What you are asked to do: Beginning with the line below that contains "Publier un nouveau" and ending with the line that contains "Автомобильные шины", retype every line exactly. Pictures are not copied.

*** Opening of Records for the exercise ***

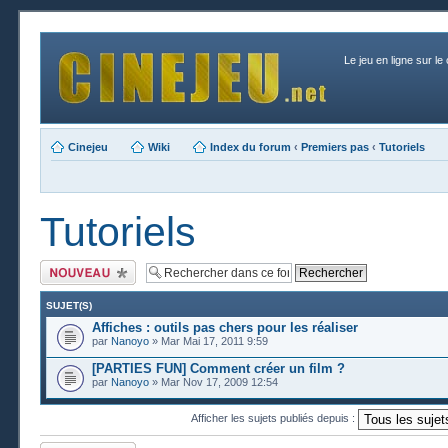
Le jeu en ligne sur le
Cinejeu
Wiki
Index du forum
‹
Premiers pas
‹
Tutoriels
Tutoriels
Publier un nouveau
sujet
SUJET(S)
Affiches : outils pas chers pour les réaliser
par
Nanoyo
» Mar Mai 17, 2011 9:59
[PARTIES FUN] Comment créer un film ?
par
Nanoyo
» Mar Nov 17, 2009 12:54
Afficher les sujets publiés depuis :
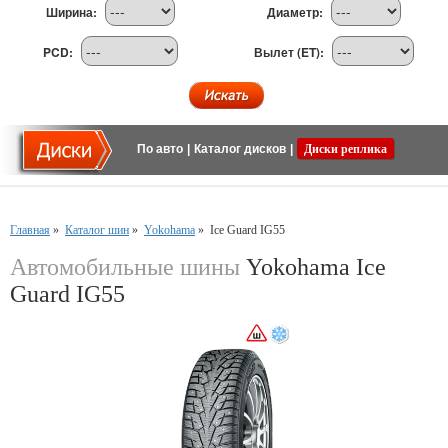
Ширина:
Диаметр:
PCD:
Вылет (ET):
По авто
|
Каталог дисков
|
Диски реплика
Главная
»
Каталог шин
»
Yokohama
»
Ice Guard IG55
Автомобильные шины
Yokohama Ice
Guard IG55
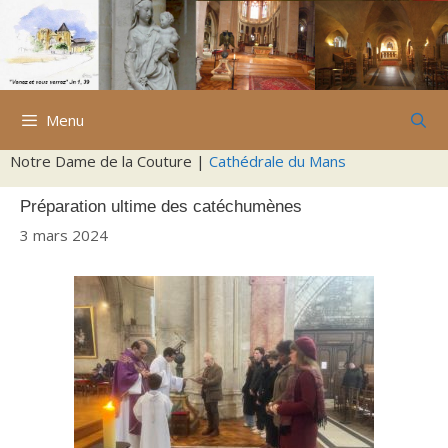
Aller
au
contenu
Menu
Notre Dame de la Couture |
Cathédrale du Mans
Préparation ultime des catéchumènes
3 mars 2024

*** Close of Records for the exercise ***

Task result:
Publier un nouveau
sujet
SUJET(S)
Affiches : outils pas chers pour les réaliser
par
Nanoyo
» Mar Mai 17, 2011 9:59
[PARTIES FUN] Comment créer un film ?
par
Nanoyo
» Mar Nov 17, 2009 12:54
Afficher les sujets publiés depuis :
Ширина:
Диаметр:
PCD:
Вылет (ET):
По авто
|
Каталог дисков
|
Диски реплика
Главная
»
Каталог шин
»
Yokohama
»
Ice Guard IG55
Автомобильные шины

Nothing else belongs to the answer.